Data were analyzed using the SPSS statistical software package (15.0 for Windows). Results were expressed as mean ± standard deviation for continuous data or as percentages and numbers for categorical data. Continuous variables with normal distribution and unequal distribution were analyzed with the Student’s t-test. The odds ratios (OR) and 95% confidence intervals (CI) were calculated. P < 0.05 was considered as statistically significant.

The baseline characteristics of the patients are listed in Table 1. The mean age of patients was 65.03 ± 9.02 years. No. of male patients were 101 and female patients were 29. The mean BMI of patients was 27.78 ± 4.30 kg/m², 67 patients were diabetic, 96 patients were hypertensive, 56 patients had hyperliidemia and 37 patients were chronic smokers. Of a total 130 patients enrolled in the study group 4 patients were lost to follow up.

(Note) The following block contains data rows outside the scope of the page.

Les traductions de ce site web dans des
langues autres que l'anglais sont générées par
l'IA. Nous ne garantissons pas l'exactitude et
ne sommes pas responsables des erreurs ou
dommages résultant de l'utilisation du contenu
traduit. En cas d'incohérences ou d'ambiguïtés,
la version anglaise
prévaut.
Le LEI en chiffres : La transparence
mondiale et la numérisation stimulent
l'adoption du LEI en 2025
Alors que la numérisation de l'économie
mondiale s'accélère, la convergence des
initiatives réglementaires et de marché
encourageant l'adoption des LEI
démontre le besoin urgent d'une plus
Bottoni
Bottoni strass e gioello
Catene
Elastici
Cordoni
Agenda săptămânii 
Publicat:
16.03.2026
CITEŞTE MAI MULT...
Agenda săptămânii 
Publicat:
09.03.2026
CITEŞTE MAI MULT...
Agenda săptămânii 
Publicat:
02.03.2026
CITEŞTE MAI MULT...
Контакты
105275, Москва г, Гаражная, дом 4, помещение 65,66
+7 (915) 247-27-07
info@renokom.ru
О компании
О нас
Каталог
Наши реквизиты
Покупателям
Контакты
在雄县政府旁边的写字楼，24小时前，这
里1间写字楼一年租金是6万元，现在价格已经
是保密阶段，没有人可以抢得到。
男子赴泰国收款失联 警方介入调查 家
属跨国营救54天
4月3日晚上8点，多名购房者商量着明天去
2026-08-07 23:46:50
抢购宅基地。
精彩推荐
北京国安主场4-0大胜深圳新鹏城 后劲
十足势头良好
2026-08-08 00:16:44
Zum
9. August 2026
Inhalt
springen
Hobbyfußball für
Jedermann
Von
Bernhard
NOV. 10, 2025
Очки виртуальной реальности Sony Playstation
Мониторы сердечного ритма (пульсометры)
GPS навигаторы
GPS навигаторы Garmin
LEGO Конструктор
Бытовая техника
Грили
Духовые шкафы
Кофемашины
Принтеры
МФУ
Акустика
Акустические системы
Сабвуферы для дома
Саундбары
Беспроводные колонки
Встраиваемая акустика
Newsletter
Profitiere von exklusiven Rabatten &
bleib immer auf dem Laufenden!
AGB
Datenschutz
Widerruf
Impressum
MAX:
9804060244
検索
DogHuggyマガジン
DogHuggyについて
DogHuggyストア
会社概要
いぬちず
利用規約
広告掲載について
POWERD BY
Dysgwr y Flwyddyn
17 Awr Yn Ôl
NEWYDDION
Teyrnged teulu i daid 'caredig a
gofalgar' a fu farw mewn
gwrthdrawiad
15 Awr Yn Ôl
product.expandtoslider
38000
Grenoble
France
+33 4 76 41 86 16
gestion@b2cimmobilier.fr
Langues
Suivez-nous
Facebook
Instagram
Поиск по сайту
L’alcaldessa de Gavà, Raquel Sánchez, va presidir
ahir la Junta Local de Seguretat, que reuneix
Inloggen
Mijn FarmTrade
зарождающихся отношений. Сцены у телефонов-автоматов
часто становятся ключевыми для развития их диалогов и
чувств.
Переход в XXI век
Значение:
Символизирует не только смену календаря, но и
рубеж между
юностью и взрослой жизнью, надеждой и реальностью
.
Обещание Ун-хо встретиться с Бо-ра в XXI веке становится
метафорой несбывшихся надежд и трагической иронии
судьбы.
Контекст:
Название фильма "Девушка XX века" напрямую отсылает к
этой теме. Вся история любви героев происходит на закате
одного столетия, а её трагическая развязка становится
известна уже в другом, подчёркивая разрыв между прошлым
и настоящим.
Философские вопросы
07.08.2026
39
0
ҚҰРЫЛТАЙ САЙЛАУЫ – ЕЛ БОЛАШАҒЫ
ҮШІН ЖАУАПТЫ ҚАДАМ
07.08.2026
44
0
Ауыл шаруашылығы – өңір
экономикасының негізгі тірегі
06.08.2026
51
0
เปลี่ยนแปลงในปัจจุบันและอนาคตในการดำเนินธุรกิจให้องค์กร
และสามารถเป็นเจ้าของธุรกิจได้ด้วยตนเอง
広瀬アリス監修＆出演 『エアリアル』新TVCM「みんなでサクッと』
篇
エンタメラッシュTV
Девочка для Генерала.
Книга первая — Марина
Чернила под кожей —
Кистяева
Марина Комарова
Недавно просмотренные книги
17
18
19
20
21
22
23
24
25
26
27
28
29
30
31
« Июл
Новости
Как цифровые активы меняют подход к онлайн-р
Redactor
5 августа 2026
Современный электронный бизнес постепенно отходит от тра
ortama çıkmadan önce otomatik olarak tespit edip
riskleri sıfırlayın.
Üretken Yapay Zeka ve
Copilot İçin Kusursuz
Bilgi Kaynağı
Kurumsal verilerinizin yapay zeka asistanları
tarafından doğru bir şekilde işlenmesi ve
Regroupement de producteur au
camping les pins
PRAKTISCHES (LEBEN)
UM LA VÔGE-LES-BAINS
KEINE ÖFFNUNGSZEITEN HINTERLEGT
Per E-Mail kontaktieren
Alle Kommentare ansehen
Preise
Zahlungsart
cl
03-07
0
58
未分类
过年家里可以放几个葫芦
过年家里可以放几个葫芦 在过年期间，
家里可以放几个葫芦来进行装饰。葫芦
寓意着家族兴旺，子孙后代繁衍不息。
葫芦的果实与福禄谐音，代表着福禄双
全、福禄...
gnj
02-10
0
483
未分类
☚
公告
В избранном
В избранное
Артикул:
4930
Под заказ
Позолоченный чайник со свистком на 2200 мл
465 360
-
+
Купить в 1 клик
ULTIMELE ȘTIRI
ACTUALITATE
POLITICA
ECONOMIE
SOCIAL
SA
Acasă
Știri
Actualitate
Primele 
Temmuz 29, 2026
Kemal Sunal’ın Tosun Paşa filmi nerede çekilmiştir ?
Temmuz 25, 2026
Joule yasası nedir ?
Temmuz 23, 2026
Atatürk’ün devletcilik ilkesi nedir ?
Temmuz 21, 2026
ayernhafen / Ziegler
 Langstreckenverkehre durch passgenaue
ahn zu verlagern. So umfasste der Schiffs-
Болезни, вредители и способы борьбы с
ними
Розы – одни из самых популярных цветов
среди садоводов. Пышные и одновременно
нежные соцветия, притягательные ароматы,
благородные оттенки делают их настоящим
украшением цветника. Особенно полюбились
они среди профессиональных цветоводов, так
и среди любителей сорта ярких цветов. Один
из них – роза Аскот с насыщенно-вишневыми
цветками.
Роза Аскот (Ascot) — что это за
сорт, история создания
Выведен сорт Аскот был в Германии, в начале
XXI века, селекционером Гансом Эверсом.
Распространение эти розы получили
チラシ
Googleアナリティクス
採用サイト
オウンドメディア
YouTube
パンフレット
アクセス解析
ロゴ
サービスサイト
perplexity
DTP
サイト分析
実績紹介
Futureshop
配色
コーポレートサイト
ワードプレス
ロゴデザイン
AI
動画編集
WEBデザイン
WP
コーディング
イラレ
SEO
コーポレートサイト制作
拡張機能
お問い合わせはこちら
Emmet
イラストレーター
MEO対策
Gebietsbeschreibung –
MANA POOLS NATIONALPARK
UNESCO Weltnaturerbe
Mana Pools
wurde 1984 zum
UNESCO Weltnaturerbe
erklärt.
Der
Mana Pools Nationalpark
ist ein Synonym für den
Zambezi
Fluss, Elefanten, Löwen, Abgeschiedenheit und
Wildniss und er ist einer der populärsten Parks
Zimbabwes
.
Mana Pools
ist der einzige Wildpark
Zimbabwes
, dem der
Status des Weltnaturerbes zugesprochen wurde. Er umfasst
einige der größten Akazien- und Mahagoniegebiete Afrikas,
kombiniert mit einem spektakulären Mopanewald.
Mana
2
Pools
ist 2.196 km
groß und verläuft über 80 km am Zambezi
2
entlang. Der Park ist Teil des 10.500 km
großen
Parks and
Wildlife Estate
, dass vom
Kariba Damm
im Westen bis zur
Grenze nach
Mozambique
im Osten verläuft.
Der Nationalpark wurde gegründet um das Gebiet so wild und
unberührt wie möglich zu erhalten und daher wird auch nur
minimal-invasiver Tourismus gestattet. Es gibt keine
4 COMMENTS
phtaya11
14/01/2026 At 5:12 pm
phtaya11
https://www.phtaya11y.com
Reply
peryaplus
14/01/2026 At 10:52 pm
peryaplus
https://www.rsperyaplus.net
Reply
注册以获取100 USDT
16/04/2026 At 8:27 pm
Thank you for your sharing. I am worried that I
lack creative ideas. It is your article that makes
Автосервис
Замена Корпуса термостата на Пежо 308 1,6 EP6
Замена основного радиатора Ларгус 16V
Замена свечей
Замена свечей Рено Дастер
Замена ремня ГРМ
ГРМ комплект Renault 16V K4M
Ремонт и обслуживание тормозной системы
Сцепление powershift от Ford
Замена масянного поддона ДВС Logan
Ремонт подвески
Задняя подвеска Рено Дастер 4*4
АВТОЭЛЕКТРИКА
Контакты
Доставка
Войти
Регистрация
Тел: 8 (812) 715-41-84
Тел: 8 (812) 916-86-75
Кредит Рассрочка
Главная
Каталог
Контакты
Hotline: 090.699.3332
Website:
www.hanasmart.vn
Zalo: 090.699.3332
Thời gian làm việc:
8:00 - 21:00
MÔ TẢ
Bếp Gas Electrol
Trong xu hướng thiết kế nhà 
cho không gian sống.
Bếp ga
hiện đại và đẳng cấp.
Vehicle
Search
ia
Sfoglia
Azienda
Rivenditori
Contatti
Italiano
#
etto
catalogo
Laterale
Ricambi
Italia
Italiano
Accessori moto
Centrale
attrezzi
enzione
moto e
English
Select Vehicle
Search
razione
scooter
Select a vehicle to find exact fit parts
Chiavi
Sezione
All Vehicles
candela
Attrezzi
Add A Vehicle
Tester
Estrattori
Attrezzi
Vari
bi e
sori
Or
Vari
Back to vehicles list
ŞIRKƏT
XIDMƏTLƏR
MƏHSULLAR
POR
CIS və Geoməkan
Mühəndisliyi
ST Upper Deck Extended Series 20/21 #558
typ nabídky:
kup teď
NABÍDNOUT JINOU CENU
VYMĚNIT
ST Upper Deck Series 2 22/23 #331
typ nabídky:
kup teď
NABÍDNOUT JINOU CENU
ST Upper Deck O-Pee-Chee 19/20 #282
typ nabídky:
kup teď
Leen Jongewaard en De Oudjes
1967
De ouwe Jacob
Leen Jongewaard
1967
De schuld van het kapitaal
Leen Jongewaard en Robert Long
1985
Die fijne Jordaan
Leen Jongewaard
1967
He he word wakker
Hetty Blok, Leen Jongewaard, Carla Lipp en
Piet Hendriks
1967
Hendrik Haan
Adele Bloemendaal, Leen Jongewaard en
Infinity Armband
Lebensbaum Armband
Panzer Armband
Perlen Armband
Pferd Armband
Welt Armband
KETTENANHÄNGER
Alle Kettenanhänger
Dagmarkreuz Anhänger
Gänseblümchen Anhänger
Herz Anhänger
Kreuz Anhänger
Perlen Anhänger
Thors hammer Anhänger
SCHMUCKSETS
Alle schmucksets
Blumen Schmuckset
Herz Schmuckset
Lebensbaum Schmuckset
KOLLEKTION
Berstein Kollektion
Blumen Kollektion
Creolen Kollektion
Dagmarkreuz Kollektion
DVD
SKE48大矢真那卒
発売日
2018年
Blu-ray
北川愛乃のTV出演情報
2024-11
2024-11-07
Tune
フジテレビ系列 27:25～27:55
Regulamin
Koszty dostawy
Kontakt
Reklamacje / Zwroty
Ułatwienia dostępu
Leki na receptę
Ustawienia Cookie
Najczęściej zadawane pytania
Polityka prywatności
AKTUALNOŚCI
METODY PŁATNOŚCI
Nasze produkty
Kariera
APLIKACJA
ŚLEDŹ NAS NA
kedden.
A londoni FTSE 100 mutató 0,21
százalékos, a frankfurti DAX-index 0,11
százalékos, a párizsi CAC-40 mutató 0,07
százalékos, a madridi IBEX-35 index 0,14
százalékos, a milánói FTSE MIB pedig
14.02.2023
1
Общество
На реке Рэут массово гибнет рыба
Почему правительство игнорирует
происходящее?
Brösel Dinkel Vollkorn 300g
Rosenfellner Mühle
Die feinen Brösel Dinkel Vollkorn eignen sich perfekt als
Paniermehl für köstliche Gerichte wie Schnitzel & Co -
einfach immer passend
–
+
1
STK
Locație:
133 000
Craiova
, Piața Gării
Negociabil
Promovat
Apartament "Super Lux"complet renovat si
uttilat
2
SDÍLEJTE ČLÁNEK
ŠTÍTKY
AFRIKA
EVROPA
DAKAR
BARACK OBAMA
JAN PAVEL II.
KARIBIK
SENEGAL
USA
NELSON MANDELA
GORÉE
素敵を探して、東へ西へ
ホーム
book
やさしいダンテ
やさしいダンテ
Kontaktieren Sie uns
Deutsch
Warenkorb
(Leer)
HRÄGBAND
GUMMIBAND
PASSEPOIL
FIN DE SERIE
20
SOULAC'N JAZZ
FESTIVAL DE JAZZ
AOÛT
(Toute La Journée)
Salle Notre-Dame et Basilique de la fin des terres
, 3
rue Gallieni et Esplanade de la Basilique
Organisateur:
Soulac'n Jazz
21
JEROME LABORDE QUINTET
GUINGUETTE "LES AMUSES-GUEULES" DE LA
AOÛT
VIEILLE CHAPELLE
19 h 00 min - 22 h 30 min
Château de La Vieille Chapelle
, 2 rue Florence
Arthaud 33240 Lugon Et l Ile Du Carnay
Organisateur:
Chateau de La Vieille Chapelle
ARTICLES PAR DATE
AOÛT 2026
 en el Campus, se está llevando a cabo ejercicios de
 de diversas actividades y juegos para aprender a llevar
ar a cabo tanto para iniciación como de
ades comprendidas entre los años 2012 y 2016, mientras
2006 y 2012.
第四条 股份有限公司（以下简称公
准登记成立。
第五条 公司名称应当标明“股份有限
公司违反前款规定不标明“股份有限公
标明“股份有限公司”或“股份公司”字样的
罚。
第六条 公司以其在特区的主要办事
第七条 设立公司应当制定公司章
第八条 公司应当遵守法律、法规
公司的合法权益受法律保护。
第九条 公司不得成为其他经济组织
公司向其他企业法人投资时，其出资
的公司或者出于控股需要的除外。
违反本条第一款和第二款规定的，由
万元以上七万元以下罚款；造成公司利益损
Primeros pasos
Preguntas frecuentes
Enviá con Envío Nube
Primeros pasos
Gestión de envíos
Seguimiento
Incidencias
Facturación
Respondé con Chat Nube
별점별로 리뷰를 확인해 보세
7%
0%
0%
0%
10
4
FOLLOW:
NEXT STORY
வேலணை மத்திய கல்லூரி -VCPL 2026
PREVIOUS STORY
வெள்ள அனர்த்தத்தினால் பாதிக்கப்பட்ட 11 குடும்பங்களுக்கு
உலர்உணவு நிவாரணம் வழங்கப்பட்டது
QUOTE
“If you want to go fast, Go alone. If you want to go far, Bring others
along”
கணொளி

Total of 39 patients were aspirin resitant (Table 2). On comparison to Aspirin sensitive group, aspirin resistant group had higher BMI of 29.30 ± 4.49 kg/m² in comparison to aspirin sensitive group (26.27 ± 3.57 kg/m²) (P < 0.005). There was significant no. of hypetensives in aspirin resistant group (92%) in comparison to aspirin sensitive group (73%) (P < 0.03) and significant no. of hyperlipidemic patients in aspirin resistant group (39%) in comparison to aspirin sensitive group (56%) (P <0.05). The mean fasting blood glucose level was significantly higher in aspirin resistant group (123.11 ± 17.01 mg/dL ) in comparison to aspirin sensitive group (108.67 ± 21.16 mg/dL) (P < 0.01). The mean LDL level in aspirin resistant group (167.87 ± 16.92) was significantly higher (P < 0.05) in comparison to aspirin sensitive group (147.2 ± 21.13). The fibrinogen level in aspirin resitant group (2.31 ± 0.4) was significantly higher than the aspirin sensitive patients (2.01 ± 0.32) (P < 0.04). Creatinine clearance as calculated by the Cockrauft Gault Formula in aspirin resistant group (31.13 ± 13.83 mL/min) was significantly lower (P < 0.05) in comparison to aspirin sensitive patients (39.88 ± 10.87 mL/min).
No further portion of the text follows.